Required work>
Identify each line below that contains the word "Miocic", and copy it out.

------ Records shown

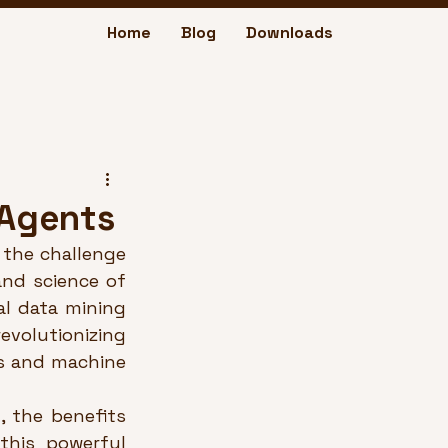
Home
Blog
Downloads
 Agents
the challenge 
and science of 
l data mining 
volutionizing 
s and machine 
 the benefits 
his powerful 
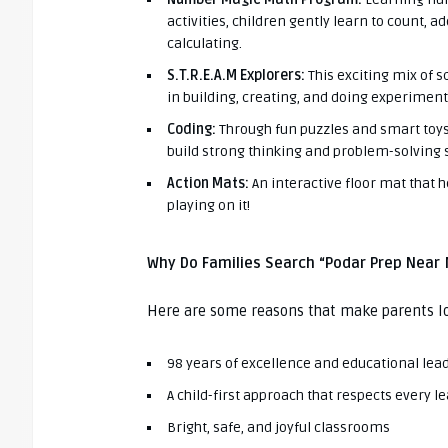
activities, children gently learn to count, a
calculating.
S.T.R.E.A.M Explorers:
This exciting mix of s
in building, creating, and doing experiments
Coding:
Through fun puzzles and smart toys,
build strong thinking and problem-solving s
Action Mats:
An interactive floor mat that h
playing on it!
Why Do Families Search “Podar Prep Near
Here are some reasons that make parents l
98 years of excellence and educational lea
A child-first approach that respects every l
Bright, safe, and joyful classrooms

------------
------ Records shown

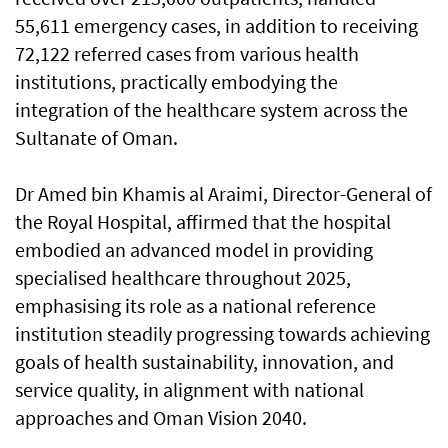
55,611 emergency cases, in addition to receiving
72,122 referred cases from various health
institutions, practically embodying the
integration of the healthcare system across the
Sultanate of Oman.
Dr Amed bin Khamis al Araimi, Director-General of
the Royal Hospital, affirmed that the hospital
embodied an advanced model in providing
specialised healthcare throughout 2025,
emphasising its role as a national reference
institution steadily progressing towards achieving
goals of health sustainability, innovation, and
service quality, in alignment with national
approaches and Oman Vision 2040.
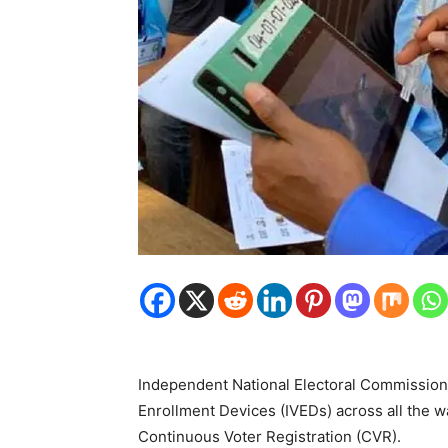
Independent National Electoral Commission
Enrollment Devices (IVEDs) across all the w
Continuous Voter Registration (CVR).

------------
------ Records shown

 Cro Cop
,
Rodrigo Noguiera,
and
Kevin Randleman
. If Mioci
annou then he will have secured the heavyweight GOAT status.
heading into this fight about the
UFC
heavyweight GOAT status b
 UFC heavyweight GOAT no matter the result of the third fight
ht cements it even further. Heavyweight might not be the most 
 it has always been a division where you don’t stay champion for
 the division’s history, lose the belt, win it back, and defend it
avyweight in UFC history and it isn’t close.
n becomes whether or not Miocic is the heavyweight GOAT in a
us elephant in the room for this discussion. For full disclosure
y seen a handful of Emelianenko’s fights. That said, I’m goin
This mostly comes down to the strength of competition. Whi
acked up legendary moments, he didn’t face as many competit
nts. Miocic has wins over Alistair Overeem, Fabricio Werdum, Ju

------------

Solution for this problem>
n becomes whether or not Miocic is the heavyweight GOAT in a
nts. Miocic has wins over Alistair Overeem, Fabricio Werdum, Ju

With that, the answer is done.